*DATASET EXCERPTS*.
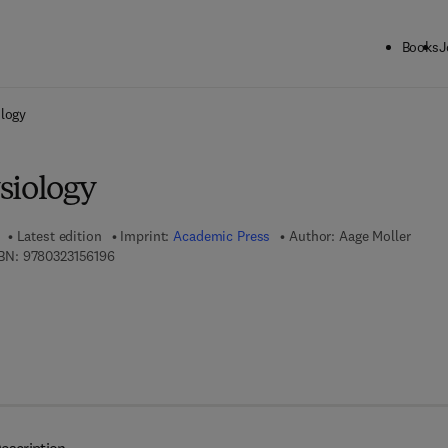
Books
J
ck to School: Save up to 25% on Science & Technology titles.
Offer detai
ology
siology
Latest edition
Imprint:
Academic Press
Author:
Aage Moller
9 7 8 - 0 - 3 2 3 - 1 5 6 1 9 - 6
BN:
9780323156196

*ACTION ITEM*. Starting at the line with "Academic Press", restate each line through the end of the records, both ends included, and stop there.

*EXPECTED ANSWER*.
Academic Press
Author:
Aage Moller
9 7 8 - 0 - 3 2 3 - 1 5 6 1 9 - 6
BN:
9780323156196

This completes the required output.